In 1963 he wrote in two volumes the History of the Sikhs . In 1974 he was awarded the literary prize Padma Bushan . In 1984, however, he returned it in protest against the military action "Blue Star", during which the Golden Temple in Amritsar was stormed bloody after Sikh nationalists had occupied him. From 1980 to 1986 he was a member of the House of Lords in Parliament. In 1989, he wrote Delhi - the city was to remain his home until his death.

He was a bold, argumentative and unadapted man who knew how to play perfectly with humor, irony and sarcasm, both disreputable and tender, razor-sharp in his analysis and barely vain. The personality cult that surrounded him was more embarrassing. He loved the subversive provocation and hated thinking prohibitions.
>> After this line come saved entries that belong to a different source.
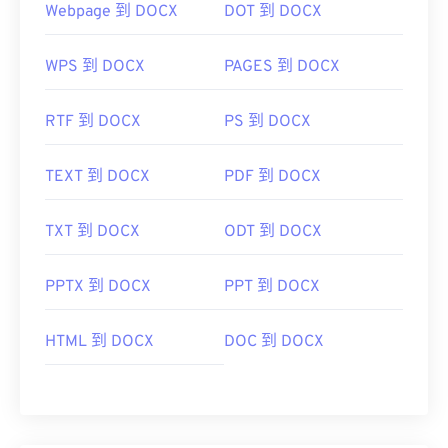
https://www.adobe.com/creativecloud/file-
Webpage 到 DOCX
DOT 到 DOCX
types/image/raster/tiff-file.html
WPS 到 DOCX
PAGES 到 DOCX
https://www.file-extensions.org/tiff-file-extension
RTF 到 DOCX
PS 到 DOCX
TEXT 到 DOCX
PDF 到 DOCX
TXT 到 DOCX
ODT 到 DOCX
PPTX 到 DOCX
PPT 到 DOCX
HTML 到 DOCX
DOC 到 DOCX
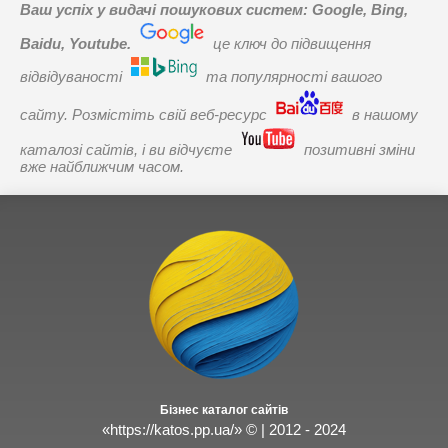
Ваш успіх у видачі пошукових систем: Google, Bing,
Baidu, Youtube.
це ключ до підвищення
відвідуваності
та популярності вашого
сайту. Розмістіть свій веб-ресурс
в нашому
каталозі сайтів, і ви відчуєте
позитивні зміни
вже найближчим часом.
Бізнес каталог сайтів
«https://katos.pp.ua/» © | 2012 - 2024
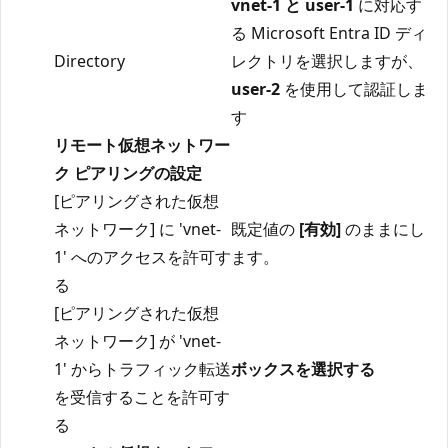
vnet-1 と user-1
に対応す
る Microsoft Entra ID ディ
Directory
レクトリを選択しますが、
user-2
を使用して認証しま
す
リモート仮想ネットワー
ク ピアリングの設定
[ピアリングされた仮想
ネットワーク] に 'vnet-
既定値の
[有効]
のままにし
1' へのアクセスを許可す
ます。
る
[ピアリングされた仮想
ネットワーク] が 'vnet-
1' からトラフィック転送
ボックスを選択する
を受信することを許可す
る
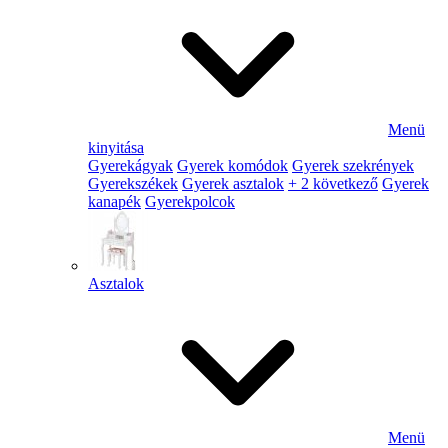
Menü
kinyitása
Gyerekágyak
Gyerek komódok
Gyerek szekrények
Gyerekszékek
Gyerek asztalok
+ 2 következő
Gyerek
kanapék
Gyerekpolcok
Asztalok
Menü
This was once again evident in his 2003 book, The End of India , in which he openly and sharply criticized the Hindu fanatics.

Many also took offense at how openly he wrote about sexuality. Although one can describe his texts in comparison at most as "soft porn", but that is enough today to shock the frozen in prudery Indians. Nevertheless, for example, a Charles Bukowski with his "Gossen literature" is a completely different caliber. Singh was also very vulnerable to his critics because he openly called himself an agnostic or atheist.
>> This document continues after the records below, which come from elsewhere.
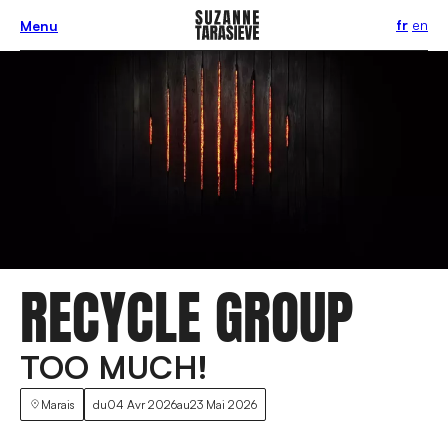
fr
en
Menu
RECYCLE GROUP
TOO MUCH!
Marais
du
04 Avr 2026
au
23 Mai 2026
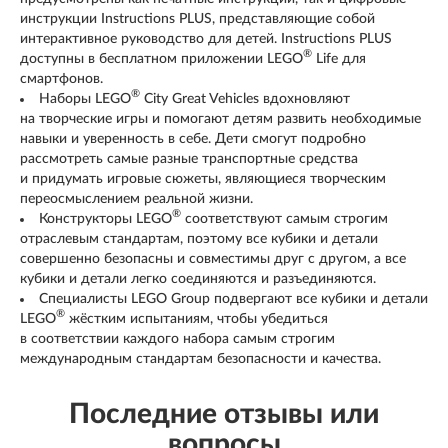
инструкции Instructions PLUS, представляющие собой
интерактивное руководство для детей. Instructions PLUS
®
доступны в бесплатном приложении LEGO
Life для
смартфонов.
®
Наборы LEGO
City Great Vehicles вдохновляют
на творческие игры и помогают детям развить необходимые
навыки и уверенность в себе. Дети смогут подробно
рассмотреть самые разные транспортные средства
и придумать игровые сюжеты, являющиеся творческим
переосмыслением реальной жизни.
®
Конструкторы LEGO
соответствуют самым строгим
отраслевым стандартам, поэтому все кубики и детали
совершенно безопасны и совместимы друг с другом, а все
кубики и детали легко соединяются и разъединяются.
Специалисты LEGO Group подвергают все кубики и детали
®
LEGO
жёстким испытаниям, чтобы убедиться
в соответствии каждого набора самым строгим
международным стандартам безопасности и качества.
Последние отзывы или
вопросы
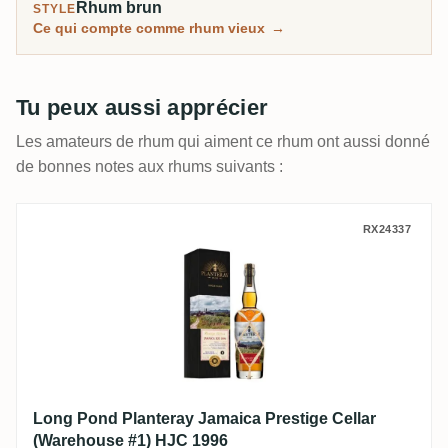
Rhum brun
STYLE
Ce qui compte comme rhum vieux
→
Tu peux aussi apprécier
Les amateurs de rhum qui aiment ce rhum ont aussi donné
de bonnes notes aux rhums suivants :
Long Pond Planteray Jamaica Prestige Ce
RX24337
Long Pond Planteray Jamaica Prestige Cellar
(Warehouse #1) HJC 1996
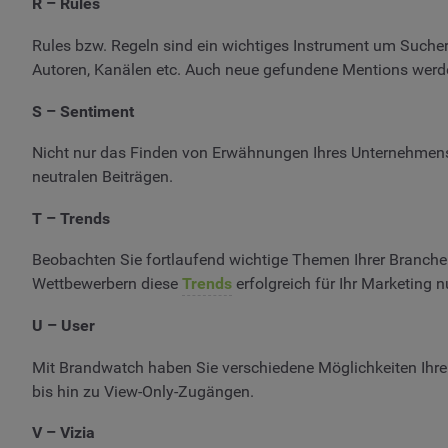
R – Rules
Rules bzw. Regeln sind ein wichtiges Instrument um Sucherg
Autoren, Kanälen etc. Auch neue gefundene Mentions werden
S – Sentiment
Nicht nur das Finden von Erwähnungen Ihres Unternehmens 
neutralen Beiträgen.
T – Trends
Beobachten Sie fortlaufend wichtige Themen Ihrer Branche 
Wettbewerbern diese
Trends
erfolgreich für Ihr Marketing n
U – User
Mit Brandwatch haben Sie verschiedene Möglichkeiten Ihr
bis hin zu View-Only-Zugängen.
V – Vizia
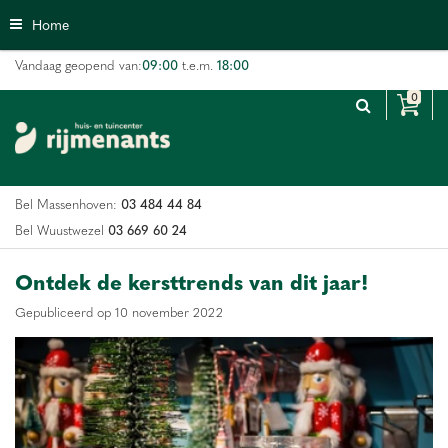
G
Home
a
n
09:00
18:00
Vandaag geopend van:
t.e.m.
a
a
r
c
o
n
03 484 44 84
Bel Massenhoven:
t
e
03 669 60 24
Bel Wuustwezel
n
t
Ontdek de kersttrends van dit jaar!
Gepubliceerd op
10 november 2022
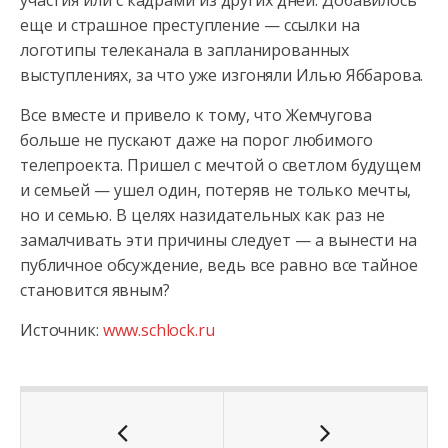
участия или с кадрами из других дней. Добавилось
еще и страшное преступление — ссылки на
логотипы телеканала в запланированных
выступлениях, за что уже изгоняли Илью Яббарова.
Все вместе и привело к тому, что Жемчугова
больше не пускают даже на порог любимого
телепроекта. Пришел с мечтой о светлом будущем
и семьей — ушел один, потеряв не только мечты,
но и семью. В целях назидательных как раз не
замалчивать эти причины следует — а вынести на
публичное обсуждение, ведь все равно все тайное
становится явным?
Источник:
www.schlock.ru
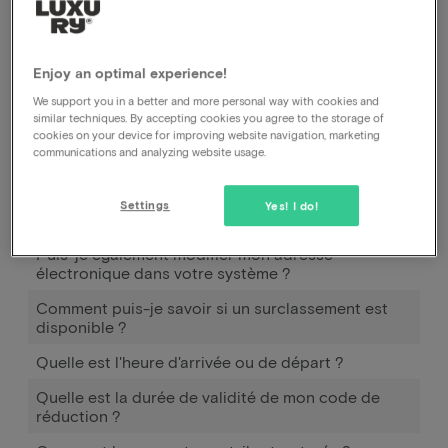
.
Enjoy an optimal experience!
Comment fonctionne Pay later ?
We support you in a better and more personal way with cookies and
similar techniques. By accepting cookies you agree to the storage of
Quand et comment puis-je utiliser Pay later ?
cookies on your device for improving website navigation, marketing
communications and analyzing website usage.
Combien dois-je payer en plus pour emmener mon
(mes) enfant(s) ?
Settings
Yes! I do!
Puis-je également payer à l'arrivée à l'hôtel ?
Puis-je également modifier mon adresse
électronique dans votre système ?
Comment puis-je savoir si un surclassement est
disponible ?
Quelle est l'heure d'arrivée ou de départ ?
Quelle est la durée de validité de mon code de
réduction ?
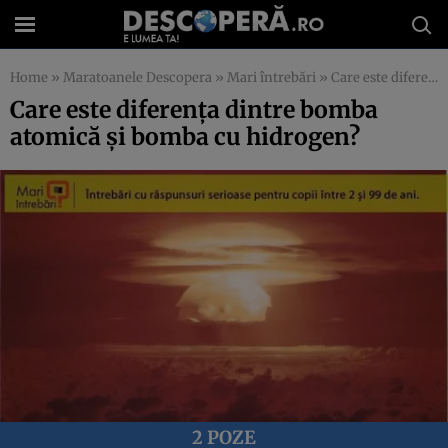
Home
»
Maratoanele Descopera
»
Mari întrebări
»
Care este diferenţa dintre bomba atomică şi bomba cu hidrogen?
Care este diferenţa dintre bomba
atomică şi bomba cu hidrogen?
2 POZE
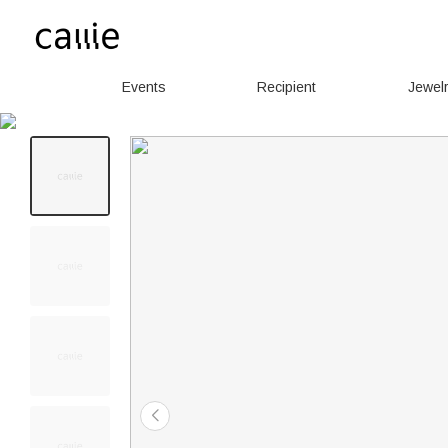
Events
Recipient
Jewel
In 2013, he published with his book The Good, the Bad and the Ridiculous a sharp criticism of religious practice, priests and the credulity of the new Indian middle class and their willingness to unreflectively indulge in Hindu nationalism. Great is also his book Absolute Kushwant - Between Life and Death , in which the grand master of the column a few years before his death, once again unvarnished and full of mischief and without bitterness on his eventful life looks back.

Kushwant Singh turned 99 and remains for me an important voice of a liberal, cosmopolitan India that does not impose taboos and understands religion as a private matter rather than a political issue. Some say that towards the end of his life he once more turned to the faith. Of course, always with his own sense of humor and his ease. As he himself wrote, "Thank the Lord is dead, this son of a gun."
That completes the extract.